START RECORD EXCERPTS

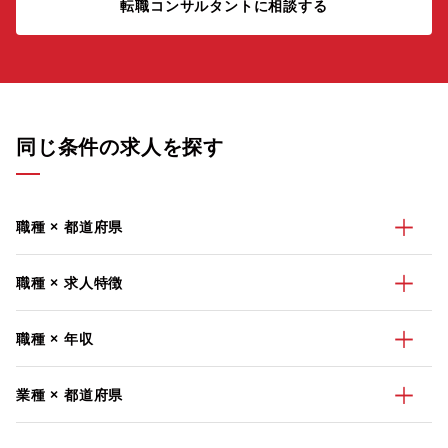
転職コンサルタントに相談する
同じ条件の求人を探す
職種 × 都道府県
職種 × 求人特徴
職種 × 年収
業種 × 都道府県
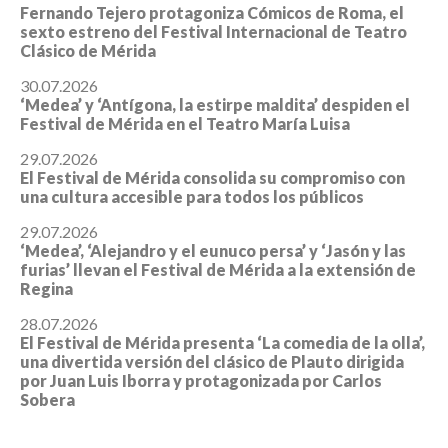
Fernando Tejero protagoniza Cómicos de Roma, el
sexto estreno del Festival Internacional de Teatro
Clásico de Mérida
30.07.2026
‘Medea’ y ‘Antígona, la estirpe maldita’ despiden el
Festival de Mérida en el Teatro María Luisa
29.07.2026
El Festival de Mérida consolida su compromiso con
una cultura accesible para todos los públicos
29.07.2026
‘Medea’, ‘Alejandro y el eunuco persa’ y ‘Jasón y las
furias’ llevan el Festival de Mérida a la extensión de
Regina
28.07.2026
El Festival de Mérida presenta ‘La comedia de la olla’,
una divertida versión del clásico de Plauto dirigida
por Juan Luis Iborra y protagonizada por Carlos
Sobera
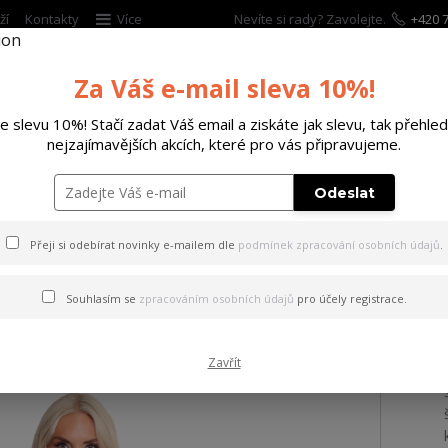
ží
Kontakty
Více
Nevíte si rady? Zavolejte.
+420 7
Za Váš e-mail sleva 10%!
Hleda
te slevu 10%! Stačí zadat Váš email a ziskáte jak slevu, tak přehled
nejzajímavějších akcích, které pro vás připravujeme.
ĚTSKÉ
DOPLŇKY
DÁRKOVÉ POUKAZY
Odeslat
 tílko Sorrow Urban Tanktop black 2XL
Přeji si odebírat novinky e-mailem dle
podmínek zpracování osobních údajů
.
 Sorrow Urban Tanktop blac
Souhlasím se
zpracováním osobních údajů
pro účely registrace.
Zavřít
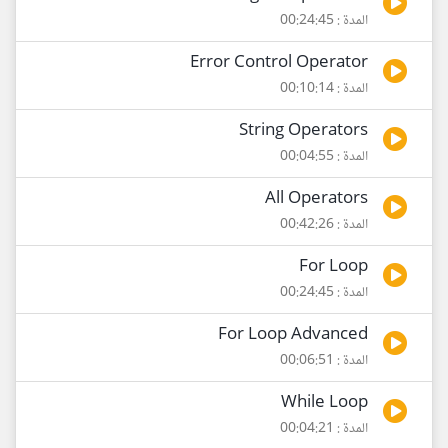
المدة : 00:24:45
Error Control Operator
المدة : 00:10:14
String Operators
المدة : 00:04:55
All Operators
المدة : 00:42:26
For Loop
المدة : 00:24:45
For Loop Advanced
المدة : 00:06:51
While Loop
المدة : 00:04:21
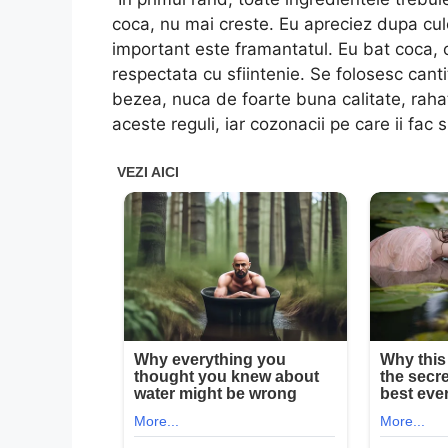
coca, nu mai creste. Eu apreciez dupa cul
important este framantatul. Eu bat coca,
respectata cu sfiintenie. Se folosesc cantit
bezea, nuca de foarte buna calitate, rahat,
aceste reguli, iar cozonacii pe care ii fac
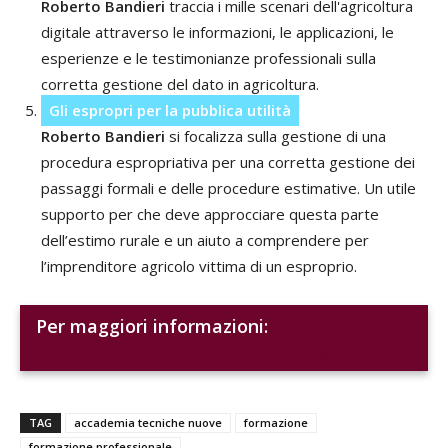
Roberto Bandieri
traccia i mille scenari dell'agricoltura
digitale attraverso le informazioni, le applicazioni, le
esperienze e le testimonianze professionali sulla
corretta gestione del dato in agricoltura.
Gli espropri per la pubblica utilità
Roberto Bandieri
si focalizza sulla gestione di una
procedura espropriativa per una corretta gestione dei
passaggi formali e delle procedure estimative. Un utile
supporto per che deve approcciare questa parte
dell’estimo rurale e un aiuto a comprendere per
l’imprenditore agricolo vittima di un esproprio.
Per maggiori informazioni:
https://accademiatn.it/corsi-edagricole/
TAG
accademia tecniche nuove
formazione
formazione professionale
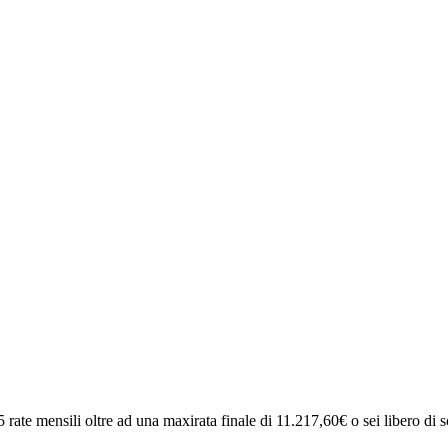
5 rate mensili oltre ad una maxirata finale di 11.217,60€ o sei libero di sos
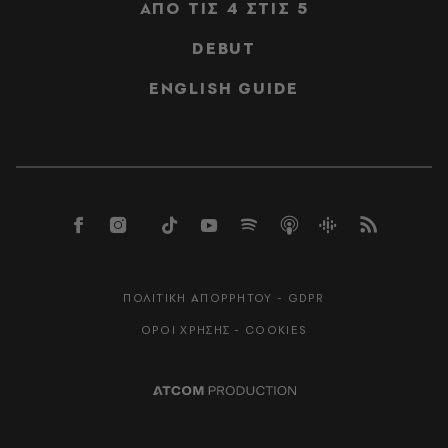
ΑΠΟ ΤΙΣ 4 ΣΤΙΣ 5
DEBUT
ENGLISH GUIDE
ΠΟΛΙΤΙΚΗ ΑΠΟΡΡΗΤΟΥ - GDPR
ΟΡΟΙ ΧΡΗΣΗΣ - COOKIES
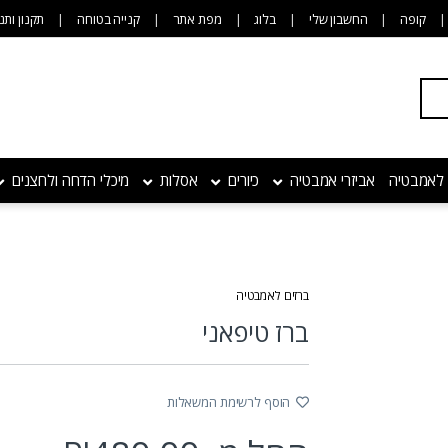
קופה
החשבון שלי
בלוג
מפת אתר
קנייה בטוחה
תקנון ותנ
 לאמבטיה
אביזרי אמבטיה
כיורים
אסלות
מיכלי הדחה ולחצנים
ברזים לאמבטיה
ברז טיפאני
הוסף לרשימת המשאלות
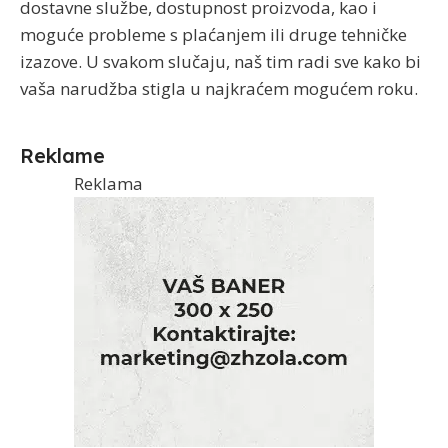
dostavne službe, dostupnost proizvoda, kao i
moguće probleme s plaćanjem ili druge tehničke
izazove. U svakom slučaju, naš tim radi sve kako bi
vaša narudžba stigla u najkraćem mogućem roku.
Reklame
Reklama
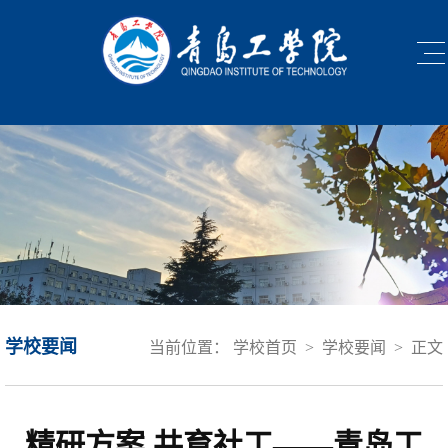
学校要闻
当前位置：
学校首页
>
学校要闻
>
正文
精研方案 共育社工——青岛工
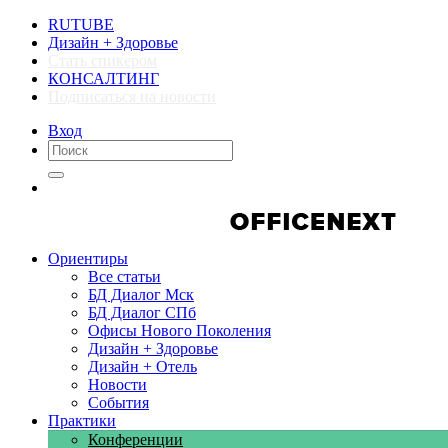
RUTUBE
Дизайн + Здоровье
Стать спикером
КОНСАЛТИНГ
Подписаться на новости
Вход
Компании
Компании
Ориентиры
Все статьи
БД Диалог Мск
БД Диалог СПб
Офисы Нового Поколения
Дизайн + Здоровье
Дизайн + Отель
Новости
События
Практики
Конференции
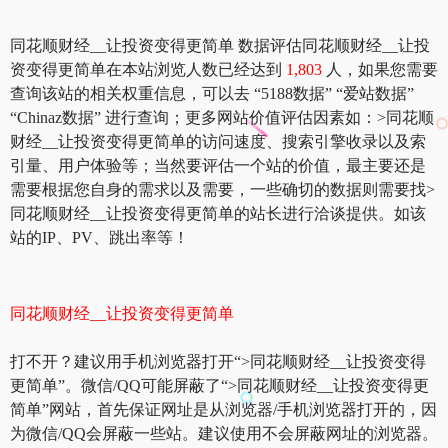
同花顺财经__让投资变得更简单 数据评估同花顺财经__让投
资变得更简单在本站浏览人数已经达到
1,803
人，如果您需要
查询该站的相关权重信息，可以去 “5188数据” “爱站数据”
“Chinaz数据” 进行查询；更多网站价值评估因素如：>同花顺
财经__让投资变得更简单的访问速度、搜索引擎收录以及索
引量、用户体验等；当然要评估一个站的价值，最主要还是
需要根据您自身的需求以及需要，一些确切的数据则需要找>
同花顺财经__让投资变得更简单的站长进行洽谈提供。如该
站的IP、PV、跳出率等！
同花顺财经__让投资变得更简单
打不开？建议用手机浏览器打开“>同花顺财经__让投资变得
更简单”。微信/QQ可能屏蔽了“>同花顺财经__让投资变得更
简单”网站，首先保证网址是从浏览器/手机浏览器打开的，因
为微信/QQ会屏蔽一些站。建议使用不会屏蔽网址的浏览器。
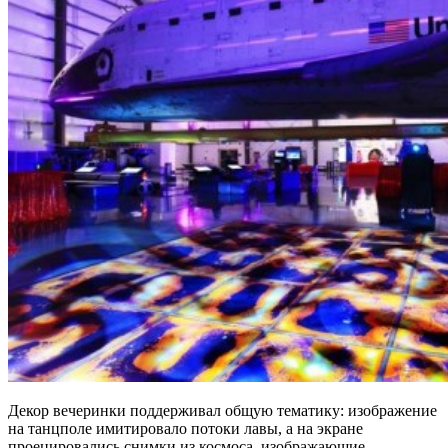
Декор вечеринки поддерживал общую тематику: изображение
на танцполе имитировало потоки лавы, а на экране
проецировались снимки из космоса, изображающие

END RECORD EXCERPTS

* WHAT YOU ARE ASKED TO DO: Return only the lines from the start of the data through the line that contains "una divertida versión", please, copying them exactly and omitting all pictures.

* ANSWER TO THIS EXERCISE:
転職コンサルタントに相談する
同じ条件の求人を探す
職種 × 都道府県
職種 × 求人特徴
職種 × 年収
業種 × 都道府県
Fernando Tejero protagoniza Cómicos de Roma, el
sexto estreno del Festival Internacional de Teatro
Clásico de Mérida
30.07.2026
‘Medea’ y ‘Antígona, la estirpe maldita’ despiden el
Festival de Mérida en el Teatro María Luisa
29.07.2026
El Festival de Mérida consolida su compromiso con
una cultura accesible para todos los públicos
29.07.2026
‘Medea’, ‘Alejandro y el eunuco persa’ y ‘Jasón y las
furias’ llevan el Festival de Mérida a la extensión de
Regina
28.07.2026
El Festival de Mérida presenta ‘La comedia de la olla’,
una divertida versión del clásico de Plauto dirigida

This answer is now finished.